ANDRÉ, puis MINON, DOMESTIQUES et SERVANTES de l’auberge.

ANDRÉ, un instant seul. Douze hommes apostés autour de Nonancourt !… Ils veulent enlever Minon ! Comment la protéger contre cette trame honteuse, tout en accomplissant mon serment ?… car j’ai juré de ne pas abandonner le prince avant qu’il ait le pied sur son vaisseau !

MINON, entrant, suivie de domestiques et de servantes ; elle est très-agitée.

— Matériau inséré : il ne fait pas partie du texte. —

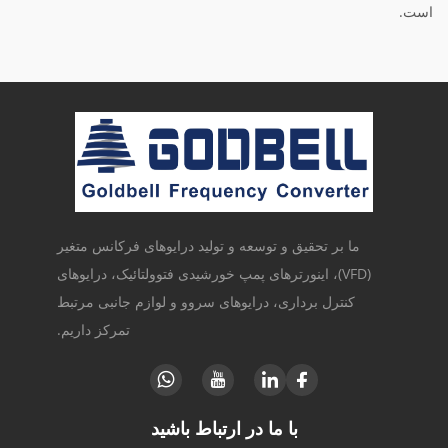
است.
ما بر تحقیق و توسعه و تولید درایوهای فرکانس متغیر
(VFD)، اینورترهای پمپ خورشیدی فتوولتائیک، درایوهای
کنترل برداری، درایوهای سروو و لوازم جانبی مرتبط
تمرکز داریم.
با ما در ارتباط باشید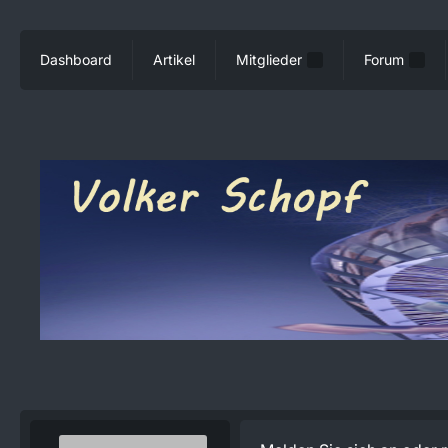
Dashboard
Artikel
Mitglieder
Forum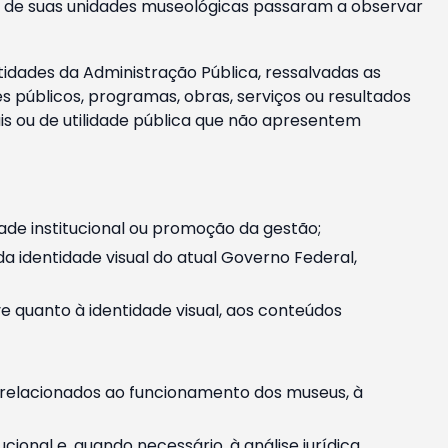
m e de suas unidades museológicas passaram a observar
tidades da Administração Pública, ressalvadas as
públicos, programas, obras, serviços ou resultados
is ou de utilidade pública que não apresentem
ade institucional ou promoção da gestão;
identidade visual do atual Governo Federal,
ive quanto à identidade visual, aos conteúdos
, relacionados ao funcionamento dos museus, à
onal e, quando necessário, à análise jurídica.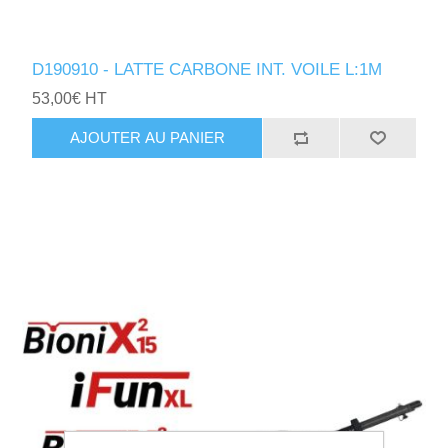
D190910 - LATTE CARBONE INT. VOILE L:1M
53,00€ HT
AJOUTER AU PANIER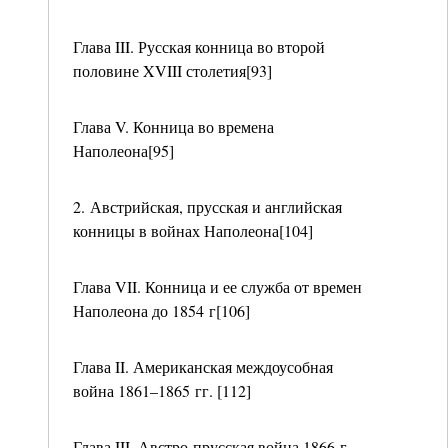
Глава III. Русская конница во второй
половине XVIII столетия[93]
Глава V. Конница во времена
Наполеона[95]
2. Австрийская, прусская и английская
конницы в войнах Наполеона[104]
Глава VII. Конница и ее служба от времен
Наполеона до 1854 г[106]
Глава II. Американская междоусобная
война 1861–1865 гг. [112]
Глава III. Австро-прусская война 1866 г.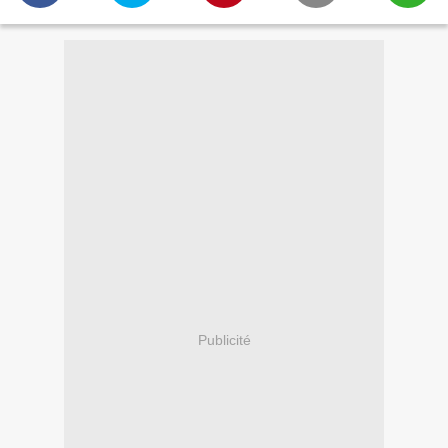
Publicité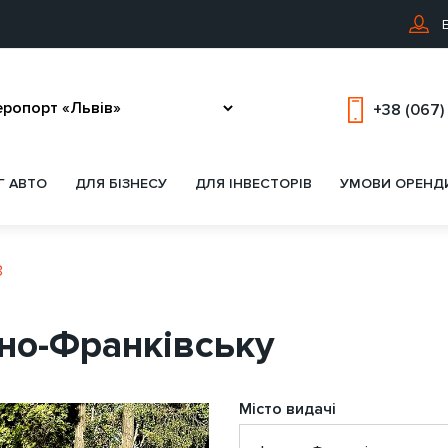
В
+38 (067)
Г АВТО
ДЛЯ БІЗНЕСУ
ДЛЯ ІНВЕСТОРІВ
УМОВИ ОРЕНД
3
ано-Франківську
Місто видачі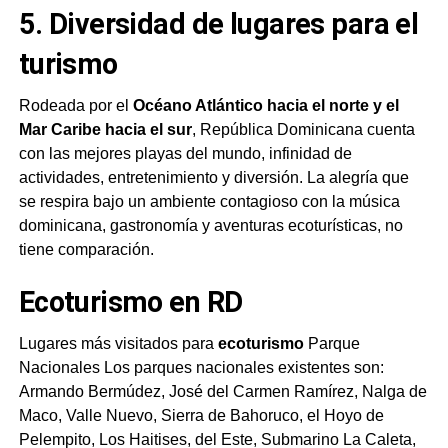
5. Diversidad de lugares para el
turismo
Rodeada por el
Océano Atlántico hacia el norte y el
Mar Caribe hacia el sur
, República Dominicana cuenta
con las mejores playas del mundo, infinidad de
actividades, entretenimiento y diversión. La alegría que
se respira bajo un ambiente contagioso con la música
dominicana, gastronomía y aventuras ecoturísticas, no
tiene comparación.
Ecoturismo en RD
Lugares más visitados para
ecoturismo
Parque
Nacionales Los parques nacionales existentes son:
Armando Bermúdez, José del Carmen Ramírez, Nalga de
Maco, Valle Nuevo, Sierra de Bahoruco, el Hoyo de
Pelempito, Los Haitises, del Este, Submarino La Caleta,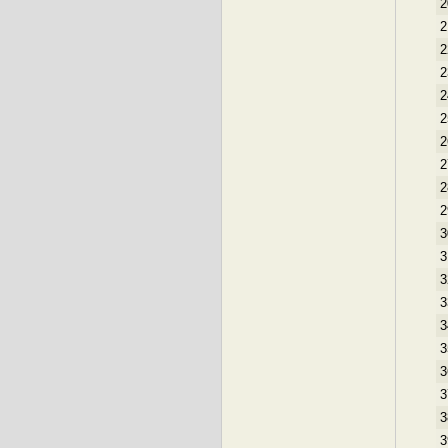
2
2
2
2
2
2
2
2
2
2
3
3
3
3
3
3
3
3
3
3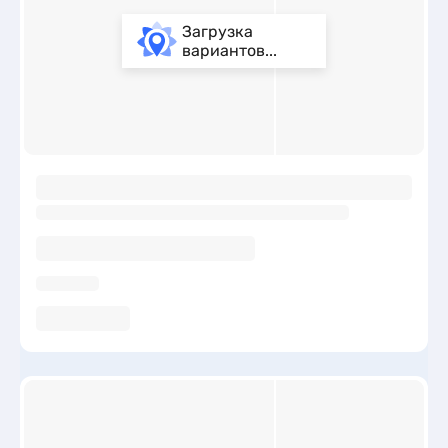
Загрузка
вариантов...
ы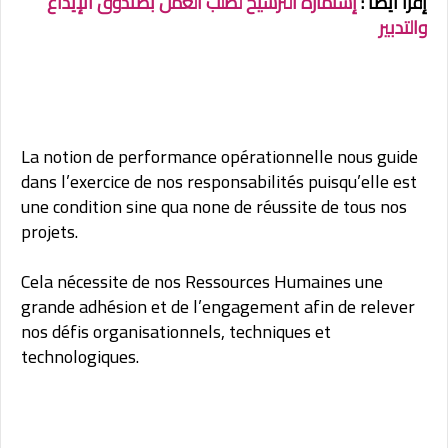
إقرأ أيضاً :
إستمارة الترشيح لطلب العمل بصندوق الإيداع
والتدبير
La notion de performance opérationnelle nous guide
dans l’exercice de nos responsabilités puisqu’elle est
une condition sine qua none de réussite de tous nos
projets.
Cela nécessite de nos Ressources Humaines une
grande adhésion et de l’engagement afin de relever
nos défis organisationnels, techniques et
technologiques.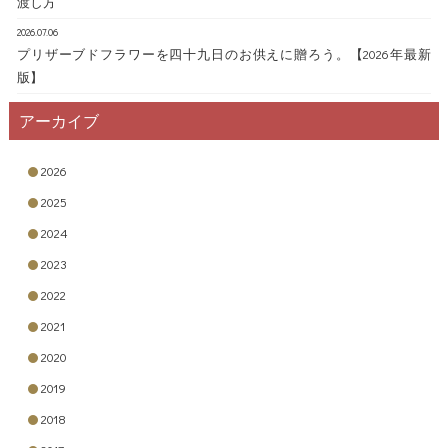
渡し方
2026.07.06
プリザーブドフラワーを四十九日のお供えに贈ろう。【2026年最新
版】
アーカイブ
2026
2025
2024
2023
2022
2021
2020
2019
2018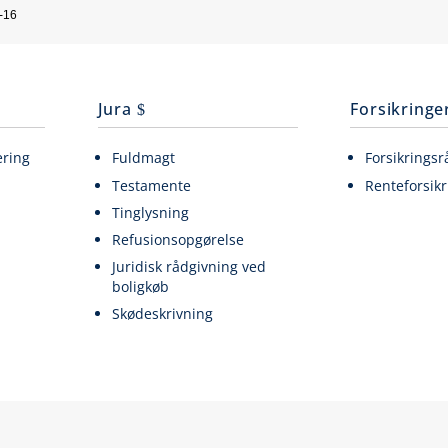
-16
Jura
Forsikringe
ering
Fuldmagt
Forsikringsr
Testamente
Renteforsikr
Tinglysning
Refusionsopgørelse
Juridisk rådgivning ved
boligkøb
Skødeskrivning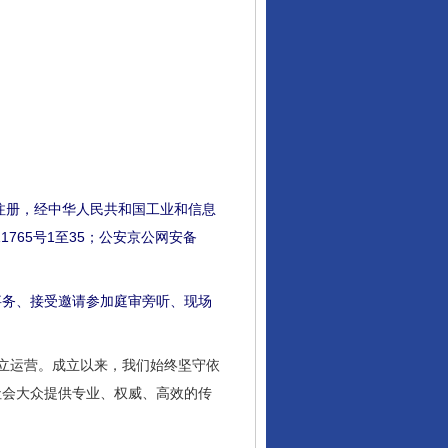
注册，经中华人民共和国工业和信息
1765号1至35；公安京公网安备
。
务、接受邀请参加庭审旁听、现场
成立运营。成立以来，我们始终坚守依
社会大众提供专业、权威、高效的传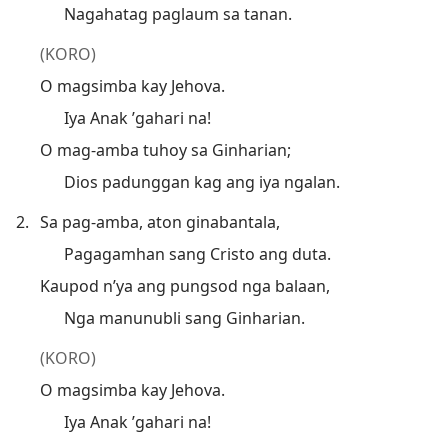
Nagahatag paglaum sa tanan.
(KORO)
O magsimba kay Jehova.
Iya Anak ’gahari na!
O mag-amba tuhoy sa Ginharian;
Dios padunggan kag ang iya ngalan.
2.
Sa pag-amba, aton ginabantala,
Pagagamhan sang Cristo ang duta.
Kaupod n’ya ang pungsod nga balaan,
Nga manunubli sang Ginharian.
(KORO)
O magsimba kay Jehova.
Iya Anak ’gahari na!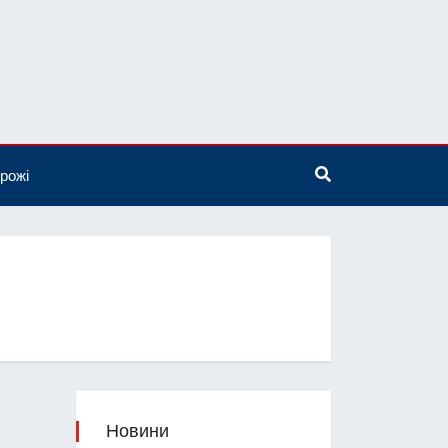
рожі
Новини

À quoi pensez-vous de rester ici ?… ma sœur arrive.

ANDRÉ. Nous avons le temps d’échanger quelques paroles… Il se présente quelque chose de terrible… Par pitié pour vous-même, venez…

MINON. Parlez à ma sœur.

ANDRÉ. Je ne puis… (À part.) Sa sœur !… Elle est vendue à nos ennemis ! Au nom du ciel, écoutez-moi !

MINON. Pas un mot… À vos chevaux, monsieur André, ma sœur arrive !…

ANDRÉ, à lui-même. Oh ! je ne la laisserai pas aux mains de ces misérables… À tout prix, je la sauverai. (Sortie d’André.)

SCÈNE VII.

LES MÊMES, ROSALIE, BONAVENTURE.
Les domestiques font haie pour laisser passer la bourgeoise.

ROSALIE, entrant, à la cantonade. Préparez le meilleur lit de l’auberge.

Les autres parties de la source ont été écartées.